ALEVİLERİN ÖNÜNDE BARİKATLAR VAR
Narlıdere’de bulunan Çorumlular Derneği Başkanı Veli Karakurt da, 9 Kasım’da yapılan mitingde ifade edilen asgari dört talebin; cemevlerinin ibadet merkezi kabul edilmesi, zorunlu din derslerinin tamamen ortadan kaldırılması, Diyanet’in kaldırılması ve Madımak katliamının gerçekleştirildiği otelin müze yapılması taleplerinin tamamının hedefinden saptırılarak farklı bir biçimde ortaya konulmak istendiğini belirtti.
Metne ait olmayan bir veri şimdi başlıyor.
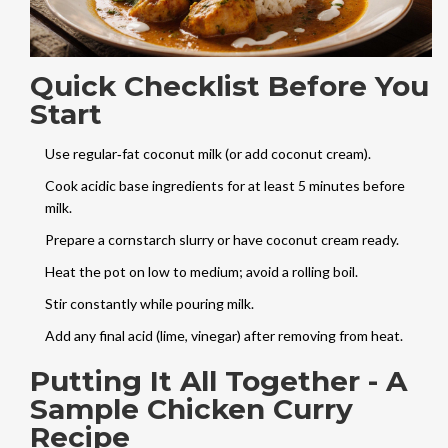
Quick Checklist Before You
Start
Use regular‑fat coconut milk (or add coconut cream).
Cook acidic base ingredients for at least 5 minutes before
milk.
Prepare a cornstarch slurry or have coconut cream ready.
Heat the pot on low to medium; avoid a rolling boil.
Stir constantly while pouring milk.
Add any final acid (lime, vinegar) after removing from heat.
Putting It All Together - A
Sample Chicken Curry
Recipe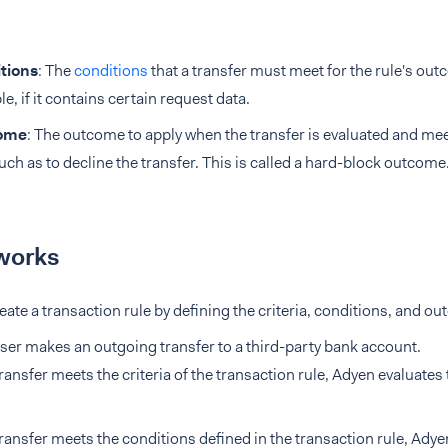
tions
: The
conditions
that a transfer must meet for the rule's out
e, if it contains certain request data.
ome
: The outcome to apply when the transfer is evaluated and mee
such as to decline the transfer. This is called a hard-block outcome
works
eate a transaction rule by defining the criteria, conditions, and o
ser makes an outgoing transfer to a third-party bank account.
 transfer meets the criteria of the transaction rule, Adyen evaluates
 transfer meets the conditions defined in the transaction rule, Ady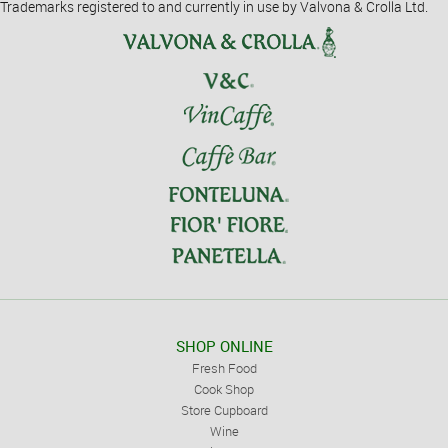
Trademarks registered to and currently in use by Valvona & Crolla Ltd.
SHOP ONLINE
Fresh Food
Cook Shop
Store Cupboard
Wine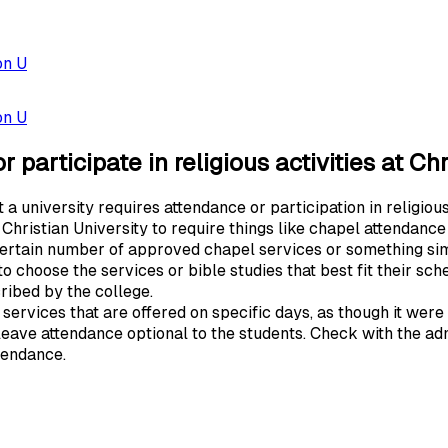
on U
on U
 participate in religious activities at Ch
 university requires attendance or participation in religious 
 Christian University to require things like chapel attendance
certain number of approved chapel services or something sim
o choose the services or bible studies that best fit their sc
cribed by the college.
ervices that are offered on specific days, as though it were
 leave attendance optional to the students. Check with the adm
ttendance.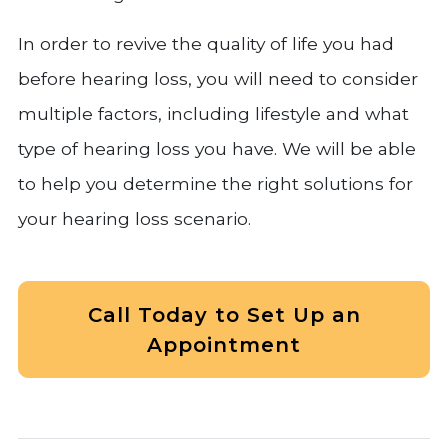
In order to revive the quality of life you had
before hearing loss, you will need to consider
multiple factors, including lifestyle and what
type of hearing loss you have. We will be able
to help you determine the right solutions for
your hearing loss scenario.
Call Today to Set Up an
Appointment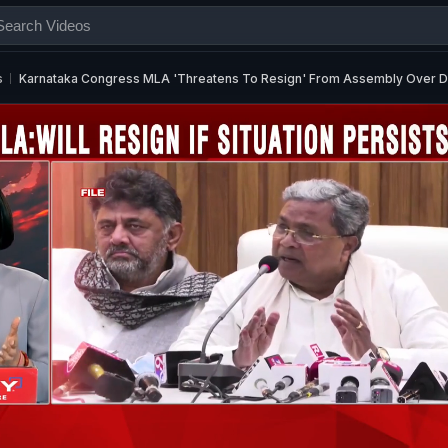
s
Karnataka Congress MLA 'Threatens To Resign' From Assembly Over De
Muhatapların belli olmasına rağmen AKP’nin muhatabı başka yerlerde arayıp onlarla pazarlık yapmaya kalkıştığını ifade eden Karakurt, “Taleplerimiz, Diyanet’i kaldırmayıp dedelere maaş vermek, diğer taraftan zorunlu din derslerini kaldırmayıp Aleviliği de müfredata sıkıştırıp Alevi olmayan öğretmenlerle bu dersi işlemek biçiminde saptırılmaktadır” dedi.
MÜCADELE SÜRECİ DEVAM EDİYOR
Karakurt, Alevilerin mücadele sürecinin devam ettiğini ve bu mücadelenin Türkiye’deki demokrasi mücadelesinden ayrı olmadığını belirtti.
Alevilerin CHP’ye ağırlıkla oy veriyor olmalarının karşılıksız bir aşkın ifadesi olduğunu belirten Karakurt, “Bugün artık bu süreç böyle gitmiyor. Aleviler siyasal bir duruş göstermeye başladılar. Kendileri karar verecekler” dedi.